Filled with intrigue, surprises, and the author’s original illustrations, this novel skillfully weaves history with a personal story full of heartache and family tensions that will entice and enthrall readers. When Talibah and her younger brother, Adom, accompany their father to Egypt, they become involved in a mystery surrounding an ancient, lost pharaoh—a rare queen ruler. Someone has tried to make it appear as if she never existed! The queen needs Talibah to help her and her high priest, Senenmut, reclaim their rightful place in history. Exotic locales, mysterious strangers, and a sinister archaeologist round out an adventure that is full of riddles, old tales and, most surprisingly of all, a link to Talibah’s and Adom’s mother, who died mysteriously.

What is your target audience, and how do you believe the e-format works for that audience and serves their needs?

My readers are between 9 and 99, though mostly on the younger end of the scale. As kids read more using pdas, tablets, iphones, etc., the e-format is a great way to get them reading quality fiction.
Is your book available in print format?

THE PHARAOH'S SECRET came out in print first.

Tell us briefly about your path to publication: Traditional or independent? Recently or further in the past?
I've been writing and illustrating children's books for over twenty years and have worked with a variety of traditional publishers.

Do you believe the e-format helps or hurts you as an author? How?

Anything that gets kids reading more is a good thing, not just for me as an author, but for society in general and the reader in particular.

Congratulations to Marissa for hitting the bestseller list! Learn more about her and her books at

Saturday, March 5, 2011

How’s Your Local Library Doing These Days?

A librarian friend e-mailed me this week to say, “The whole digital world seems to be changing daily, so it is great to have your site to go to for all the up-to-date info.”

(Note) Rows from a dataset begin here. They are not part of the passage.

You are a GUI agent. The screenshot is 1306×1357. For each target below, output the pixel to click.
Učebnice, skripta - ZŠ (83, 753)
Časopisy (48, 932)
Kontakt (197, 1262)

This made me wonder if librarians feel the same way bank tellers felt when ATMs were invented. Nervous. Insecure. Wondering what the future holds. Library customers are turning to them with technical questions about borrowing e-books, and librarians are needing to learn the ropes regardless of their interest or aptitude for technology. They are stocking less print books and more e-books, plus they are dealing with shrinking budgets as cities, counties and states all strive to cut their budgets.

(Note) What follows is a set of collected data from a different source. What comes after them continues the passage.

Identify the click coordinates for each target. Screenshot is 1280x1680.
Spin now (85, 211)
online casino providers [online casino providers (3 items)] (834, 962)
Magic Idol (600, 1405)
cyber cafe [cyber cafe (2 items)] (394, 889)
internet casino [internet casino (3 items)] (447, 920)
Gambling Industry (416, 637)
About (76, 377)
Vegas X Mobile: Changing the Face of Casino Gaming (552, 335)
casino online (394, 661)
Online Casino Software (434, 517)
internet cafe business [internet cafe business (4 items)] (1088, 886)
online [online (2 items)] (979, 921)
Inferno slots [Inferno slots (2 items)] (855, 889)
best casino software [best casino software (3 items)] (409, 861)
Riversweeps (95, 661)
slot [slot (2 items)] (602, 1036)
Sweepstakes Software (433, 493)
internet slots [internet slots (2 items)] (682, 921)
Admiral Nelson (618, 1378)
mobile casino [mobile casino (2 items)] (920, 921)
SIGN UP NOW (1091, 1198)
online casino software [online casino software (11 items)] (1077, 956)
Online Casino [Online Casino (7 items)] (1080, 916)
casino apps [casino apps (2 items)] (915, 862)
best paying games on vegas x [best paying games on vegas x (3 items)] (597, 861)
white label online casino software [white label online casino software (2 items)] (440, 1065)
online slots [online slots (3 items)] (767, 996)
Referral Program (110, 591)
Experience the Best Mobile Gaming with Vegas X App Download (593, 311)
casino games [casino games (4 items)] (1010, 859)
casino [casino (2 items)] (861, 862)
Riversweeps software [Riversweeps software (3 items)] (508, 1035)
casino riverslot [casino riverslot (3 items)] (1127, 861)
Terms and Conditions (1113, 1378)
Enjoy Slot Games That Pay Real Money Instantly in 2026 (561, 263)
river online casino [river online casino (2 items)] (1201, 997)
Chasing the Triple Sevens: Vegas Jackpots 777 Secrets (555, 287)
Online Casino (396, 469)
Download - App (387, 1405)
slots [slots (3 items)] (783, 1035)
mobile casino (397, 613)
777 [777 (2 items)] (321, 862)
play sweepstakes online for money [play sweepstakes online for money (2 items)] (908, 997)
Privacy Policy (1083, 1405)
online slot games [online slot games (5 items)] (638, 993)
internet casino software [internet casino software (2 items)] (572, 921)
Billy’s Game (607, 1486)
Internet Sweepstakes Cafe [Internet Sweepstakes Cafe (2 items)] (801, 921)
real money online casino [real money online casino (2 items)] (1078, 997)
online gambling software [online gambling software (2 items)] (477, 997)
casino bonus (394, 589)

Which leads us to this week’s news: HarperCollins has announced  that any of their new titles in e-book format that are bought by libraries will only be allowed to circulate 26 times before the license deal expires. Then the library will need to re-purchase the book.

The thinking of HarperCollins is if the library had bought a print book, by the time it was lent out 26 times it would be worn out and would need to be replaced with a new copy. They want to maintain their sales by keeping the same “gotta buy a new one” mentality, even though an e-book never wears out. Even though it costs next to nothing for HarperCollins to produce the e-book. If they’ve already produced it in print, all they are doing is formatting it for the e-platform. No additional editing costs, no paper costs, no shipping costs, no warehousing costs.

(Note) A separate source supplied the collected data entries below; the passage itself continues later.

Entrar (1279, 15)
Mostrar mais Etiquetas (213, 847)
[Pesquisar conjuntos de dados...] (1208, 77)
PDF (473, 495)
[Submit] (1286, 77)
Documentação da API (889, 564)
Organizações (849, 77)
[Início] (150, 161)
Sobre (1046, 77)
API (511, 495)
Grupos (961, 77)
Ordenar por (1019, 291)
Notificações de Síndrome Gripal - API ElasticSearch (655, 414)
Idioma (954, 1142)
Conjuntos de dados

On one hand we have libraries with tight budgets, being required to buy “replacement” e-books when their original purchase is still perfectly usable. On the other hand we have HarperCollins (and their authors) trying to make a profit in this fast-changing world of publishing. 

The bestseller list has been updated as usual, and at last I can say I Am Number Four by Pittacus Lore is actually number four in two stores -- Barnes and Noble Teens and Sony Ebookstore!